Task statement
Check each line of the entries for the string "уголок". Report only how many lines have it.

Input data
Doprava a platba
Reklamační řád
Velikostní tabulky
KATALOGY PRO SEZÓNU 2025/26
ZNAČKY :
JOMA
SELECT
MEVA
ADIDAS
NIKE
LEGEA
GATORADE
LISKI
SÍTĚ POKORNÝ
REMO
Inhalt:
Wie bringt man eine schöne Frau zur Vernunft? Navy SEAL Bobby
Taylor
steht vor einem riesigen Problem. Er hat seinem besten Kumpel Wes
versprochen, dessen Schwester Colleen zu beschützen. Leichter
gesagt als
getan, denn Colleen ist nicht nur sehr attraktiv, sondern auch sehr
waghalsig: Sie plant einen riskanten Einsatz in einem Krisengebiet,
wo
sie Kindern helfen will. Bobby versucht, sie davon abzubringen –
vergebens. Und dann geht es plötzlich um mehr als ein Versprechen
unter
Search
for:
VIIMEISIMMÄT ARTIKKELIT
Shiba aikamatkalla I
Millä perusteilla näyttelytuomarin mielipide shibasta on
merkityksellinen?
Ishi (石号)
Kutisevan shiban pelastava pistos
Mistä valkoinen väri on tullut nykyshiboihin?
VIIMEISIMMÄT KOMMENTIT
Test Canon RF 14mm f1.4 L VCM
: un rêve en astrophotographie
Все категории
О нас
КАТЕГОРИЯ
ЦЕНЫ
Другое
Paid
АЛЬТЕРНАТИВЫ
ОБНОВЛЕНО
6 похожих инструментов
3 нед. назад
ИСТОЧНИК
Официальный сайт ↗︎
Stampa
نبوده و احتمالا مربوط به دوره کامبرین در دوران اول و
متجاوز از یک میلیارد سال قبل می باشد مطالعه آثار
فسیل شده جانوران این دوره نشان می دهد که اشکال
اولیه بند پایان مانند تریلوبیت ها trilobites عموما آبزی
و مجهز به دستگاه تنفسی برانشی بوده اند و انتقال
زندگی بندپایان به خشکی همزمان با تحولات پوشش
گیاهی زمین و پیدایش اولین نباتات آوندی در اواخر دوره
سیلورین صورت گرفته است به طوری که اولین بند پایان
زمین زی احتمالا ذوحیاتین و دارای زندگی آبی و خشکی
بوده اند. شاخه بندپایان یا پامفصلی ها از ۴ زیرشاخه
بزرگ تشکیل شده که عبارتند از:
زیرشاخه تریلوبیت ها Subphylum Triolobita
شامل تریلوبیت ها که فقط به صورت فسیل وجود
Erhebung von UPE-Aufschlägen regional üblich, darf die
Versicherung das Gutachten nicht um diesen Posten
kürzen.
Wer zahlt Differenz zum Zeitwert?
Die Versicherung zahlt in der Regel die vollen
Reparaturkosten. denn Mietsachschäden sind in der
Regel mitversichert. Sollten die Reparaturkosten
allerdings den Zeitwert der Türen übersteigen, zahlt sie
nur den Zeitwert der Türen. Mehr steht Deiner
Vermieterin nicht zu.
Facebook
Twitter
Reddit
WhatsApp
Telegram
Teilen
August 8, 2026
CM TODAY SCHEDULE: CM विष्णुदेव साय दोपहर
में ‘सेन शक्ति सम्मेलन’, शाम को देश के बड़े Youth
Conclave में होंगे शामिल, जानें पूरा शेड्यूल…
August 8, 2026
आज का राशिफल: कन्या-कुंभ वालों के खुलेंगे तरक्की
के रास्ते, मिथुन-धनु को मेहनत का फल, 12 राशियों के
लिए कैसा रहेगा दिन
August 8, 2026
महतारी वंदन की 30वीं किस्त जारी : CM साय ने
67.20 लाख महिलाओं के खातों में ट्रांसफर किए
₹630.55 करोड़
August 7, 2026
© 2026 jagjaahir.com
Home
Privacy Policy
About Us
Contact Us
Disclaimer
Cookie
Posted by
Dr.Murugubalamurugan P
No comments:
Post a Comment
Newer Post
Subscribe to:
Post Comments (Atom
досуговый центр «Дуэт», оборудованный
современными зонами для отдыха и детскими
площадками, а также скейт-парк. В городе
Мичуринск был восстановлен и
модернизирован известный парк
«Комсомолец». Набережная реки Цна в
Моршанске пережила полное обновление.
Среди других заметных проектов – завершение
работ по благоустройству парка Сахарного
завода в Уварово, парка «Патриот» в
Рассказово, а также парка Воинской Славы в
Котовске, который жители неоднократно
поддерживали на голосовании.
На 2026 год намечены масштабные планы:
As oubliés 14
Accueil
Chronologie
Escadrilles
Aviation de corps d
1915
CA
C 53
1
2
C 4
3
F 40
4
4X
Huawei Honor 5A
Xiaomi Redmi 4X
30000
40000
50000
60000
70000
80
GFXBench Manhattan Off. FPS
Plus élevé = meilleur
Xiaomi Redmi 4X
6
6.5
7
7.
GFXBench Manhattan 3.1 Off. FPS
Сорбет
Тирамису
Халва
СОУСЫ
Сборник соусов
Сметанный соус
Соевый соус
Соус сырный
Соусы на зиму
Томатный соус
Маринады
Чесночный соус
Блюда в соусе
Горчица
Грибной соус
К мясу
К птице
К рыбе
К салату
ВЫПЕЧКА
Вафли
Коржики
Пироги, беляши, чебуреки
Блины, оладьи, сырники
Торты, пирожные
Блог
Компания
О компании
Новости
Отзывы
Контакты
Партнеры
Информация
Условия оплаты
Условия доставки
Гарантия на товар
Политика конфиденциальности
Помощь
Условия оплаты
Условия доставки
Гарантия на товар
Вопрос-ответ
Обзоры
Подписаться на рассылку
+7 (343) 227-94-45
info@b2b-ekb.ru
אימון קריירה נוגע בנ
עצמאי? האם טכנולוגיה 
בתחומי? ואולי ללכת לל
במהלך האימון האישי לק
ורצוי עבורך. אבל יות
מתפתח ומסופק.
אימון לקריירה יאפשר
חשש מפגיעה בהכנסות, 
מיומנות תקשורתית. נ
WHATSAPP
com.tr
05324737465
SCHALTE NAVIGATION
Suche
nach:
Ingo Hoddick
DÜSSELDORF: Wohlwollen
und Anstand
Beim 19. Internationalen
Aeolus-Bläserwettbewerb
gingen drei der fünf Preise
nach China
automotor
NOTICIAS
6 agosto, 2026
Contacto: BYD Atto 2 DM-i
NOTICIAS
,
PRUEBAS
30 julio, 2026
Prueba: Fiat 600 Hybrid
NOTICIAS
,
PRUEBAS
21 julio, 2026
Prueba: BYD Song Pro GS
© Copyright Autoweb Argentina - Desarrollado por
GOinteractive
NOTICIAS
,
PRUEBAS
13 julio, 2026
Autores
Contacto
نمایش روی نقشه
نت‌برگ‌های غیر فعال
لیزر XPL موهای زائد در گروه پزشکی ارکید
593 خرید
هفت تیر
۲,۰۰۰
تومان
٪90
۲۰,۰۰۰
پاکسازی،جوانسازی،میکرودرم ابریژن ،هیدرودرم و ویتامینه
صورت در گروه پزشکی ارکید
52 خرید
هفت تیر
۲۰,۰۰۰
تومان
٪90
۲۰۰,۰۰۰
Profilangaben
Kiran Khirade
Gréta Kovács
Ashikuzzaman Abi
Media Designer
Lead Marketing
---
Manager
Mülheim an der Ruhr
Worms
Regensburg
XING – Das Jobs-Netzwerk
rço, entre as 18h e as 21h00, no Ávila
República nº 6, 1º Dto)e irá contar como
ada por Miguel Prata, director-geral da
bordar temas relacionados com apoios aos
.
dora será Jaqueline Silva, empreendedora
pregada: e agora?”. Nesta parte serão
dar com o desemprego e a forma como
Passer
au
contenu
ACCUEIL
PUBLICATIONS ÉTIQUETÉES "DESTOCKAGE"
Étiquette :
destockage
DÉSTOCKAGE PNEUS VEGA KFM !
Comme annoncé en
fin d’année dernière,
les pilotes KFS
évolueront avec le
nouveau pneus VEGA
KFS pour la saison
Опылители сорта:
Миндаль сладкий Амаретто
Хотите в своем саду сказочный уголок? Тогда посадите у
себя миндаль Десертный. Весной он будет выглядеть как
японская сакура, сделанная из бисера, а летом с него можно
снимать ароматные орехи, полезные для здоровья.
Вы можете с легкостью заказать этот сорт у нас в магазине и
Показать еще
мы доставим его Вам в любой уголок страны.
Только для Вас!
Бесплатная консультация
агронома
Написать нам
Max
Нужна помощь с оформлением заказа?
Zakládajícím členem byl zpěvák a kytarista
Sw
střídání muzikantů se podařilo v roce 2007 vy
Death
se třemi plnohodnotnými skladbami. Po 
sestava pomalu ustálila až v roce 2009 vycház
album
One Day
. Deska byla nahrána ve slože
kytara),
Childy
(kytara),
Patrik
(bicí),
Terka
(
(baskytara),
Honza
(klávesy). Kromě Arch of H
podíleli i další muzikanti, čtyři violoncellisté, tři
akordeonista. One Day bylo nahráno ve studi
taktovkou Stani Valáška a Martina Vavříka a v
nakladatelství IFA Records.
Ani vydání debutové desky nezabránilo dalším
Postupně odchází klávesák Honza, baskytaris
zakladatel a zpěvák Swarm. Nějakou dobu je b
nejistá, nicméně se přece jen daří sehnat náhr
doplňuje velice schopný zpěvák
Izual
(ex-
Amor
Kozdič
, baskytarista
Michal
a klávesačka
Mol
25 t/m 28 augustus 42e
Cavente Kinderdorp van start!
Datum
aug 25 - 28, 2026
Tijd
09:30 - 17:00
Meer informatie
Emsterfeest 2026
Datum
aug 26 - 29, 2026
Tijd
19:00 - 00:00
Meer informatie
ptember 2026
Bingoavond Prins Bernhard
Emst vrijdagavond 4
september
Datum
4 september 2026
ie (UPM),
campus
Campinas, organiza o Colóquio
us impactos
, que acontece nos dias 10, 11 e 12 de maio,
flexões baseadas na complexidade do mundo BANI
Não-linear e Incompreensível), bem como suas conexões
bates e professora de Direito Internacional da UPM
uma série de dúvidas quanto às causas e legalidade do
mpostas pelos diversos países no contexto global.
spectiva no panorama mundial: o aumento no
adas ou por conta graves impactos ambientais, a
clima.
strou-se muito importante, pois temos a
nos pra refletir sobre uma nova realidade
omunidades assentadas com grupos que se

Answer for the task
2